How to Use

Haines Solar Cookers
Haines 1 (Left) & Haines 2 (Right)

Perfect for camping, boating, emergency preparedness or keeping the heat out of the kitchen on a hot day.  Haines Solar Cookers are affordable and fold up or roll up for easy portability.  No need for charcoal or propane. They cook like an oven; 200-325 F (90-160 C), but almost never burn food.  Healthy because cooking at a low temperature preserves nutrients. Potatoes and vegetables cook without water.  Pasteurize water when camping. Designed and assembled in the United States, the metalized polyester and polycarbonate materials should last 5 years.

Assembling your cooker

Both cookers come with simple assembly instructions, and they have color-coded snaps for quick assembly.  The Haines 2 has two reflector pieces, and more snaps, as shown in this “how to assemble” video.

Cooking with the Haines Solar Cooker

Aim the front (straight side) of the cooker at the sun. If in doubt, stand between the cooker and the sun and aim the front panel at your shadow. Turn the cooker during the day as necessary to keep the straight side aimed at the sun. When the sun is low in the sky, for the Haines 2 use the blue snaps. For the Haines 1, use sticks and a rock to push the front of the cooker down, as shown. When your shadow is shorter than 1/3 of your height, remove the sticks for the Haines 1, and use the red snaps for the Haines 2.

How to Set Up the Haines Solar Cooker

WARNING: [Haines 2] The Haines 2 is so powerful that the enclosed clear plastic “cooking sleeve” should be used ONLY when heating water or soup.  When the cooking sleeve is used to heat food without water, the pot may overheat and DAMAGE the sleeve and the reflector under the pot.

Instead, when heating food without water, use the enclosed wooden trivet to elevate the pot off the surface of the reflector, and DO NOT use the cooking sleeve.  However, always use the clear plastic circular cover, which does not touch the cooking pot.

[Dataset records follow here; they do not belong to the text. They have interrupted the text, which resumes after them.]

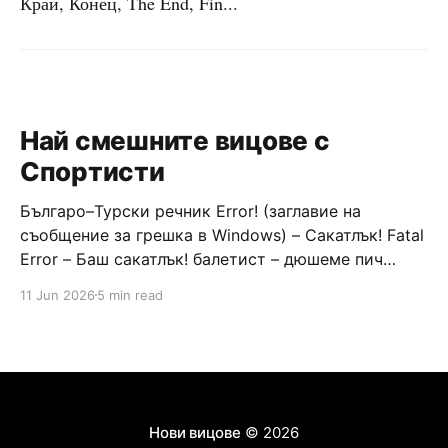
Край, Конец, The End, Fin...
Най смешните вицове с
Спортисти
Българо–Турски речник Error! (заглавие на
съобщение за грешка в Windows) – Сакатлък! Fatal
Error – Баш сакатлък! балетист – дюшеме пич
граната – барут кюфте бизнесмен – чалъм ефенди
11 Jun 2026
5 min read
Война и мир – Патаклама и рахатлък Cancel –
сектир пионерче – кърмъзъ пешкир пишлеме
Площад “Славейков” – Чурулик мегдан не дразни
дявола – дур базик шаркан бабана сакатлък Двама
Нови вицове
© 2026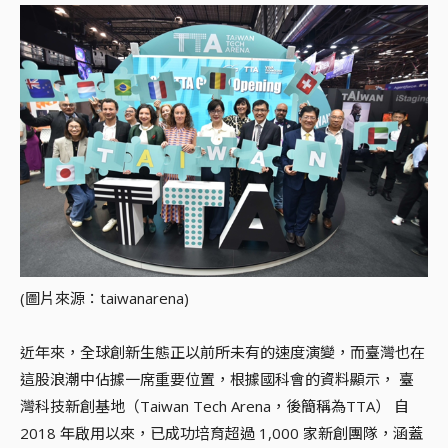
(圖片來源：taiwanarena)
近年來，全球創新生態正以前所未有的速度演變，而臺灣也在
這股浪潮中佔據一席重要位置，根據國科會的資料顯示， 臺
灣科技新創基地（Taiwan Tech Arena，後簡稱為TTA） 自
2018 年啟用以來，已成功培育超過 1,000 家新創團隊，涵蓋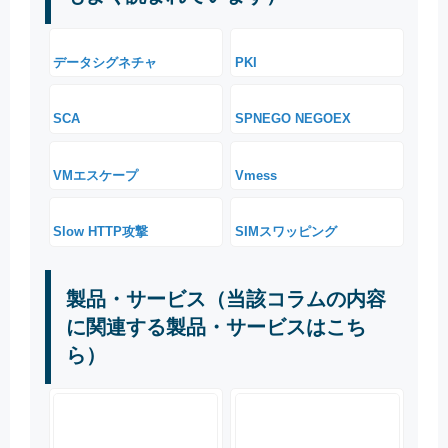
データシグネチャ
PKI
SCA
SPNEGO NEGOEX
VMエスケープ
Vmess
Slow HTTP攻撃
SIMスワッピング
製品・サービス（当該コラムの内容
に関連する製品・サービスはこち
ら）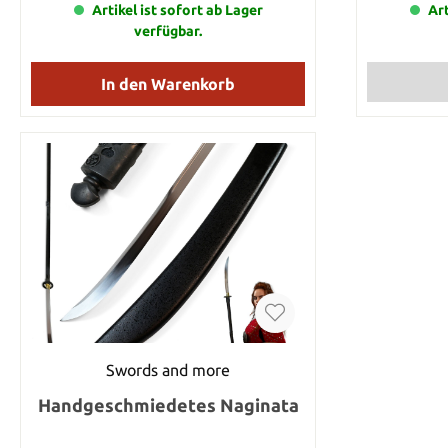
Artikel ist sofort ab Lager
zuerst d
Art
möchten. Di
verfügbar.
Tsuka Ito z
gesamte Län
durch die
In den Warenkorb
Nehmen Sie
Ihren Warenk
Meter Tsuka 
wir die Ts
Swords and more
Handgeschmiedetes Naginata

DO NOT leave an empty pot in the cooker in the sun. It may overheat, and damage the cooking sleeve or the reflector. 

Haines 2

Haines 2 on windy days


Put bricks or rocks on the bottom “hold down” flaps.

Haines 1

Haines 1 on a windy day

Slip a string through the corners at the bottom, tied to bricks or rocks set against the sides of the cooker

For both cookers, the circular cover acts as a windscreen on windy days

Cooking Pots

The cooking pot must be BLACK on the outside to absorb the sun’s heat. It must be round with no handles, with a top rim that can rest on the top of the clear plastic cooking sleeve. The lid must also be BLACK on the outside or clear glass. The Haines Cooking Sleeve requires a round pot that has a top rim and no handles.

Haines 4 1/2 Quart Cookpot

This stainless steel pot and glass lid with silicone rim is perfect for solar cooking.

  • Stainless steel is safe and durable.
  • The glass lid makes cooking visible, and insulates better than metal lids.
  • The silicone handle and rim protect the glass, and will not degrade in the sun.

Tip: Make your own heat-retaining basket

Heat Retaining Basket

Food cooked during the day can be kept piping hot for the evening meal by placing the pot into an insulated container, such as a basket surrounded by towels, aluminum foil or other insulating materials.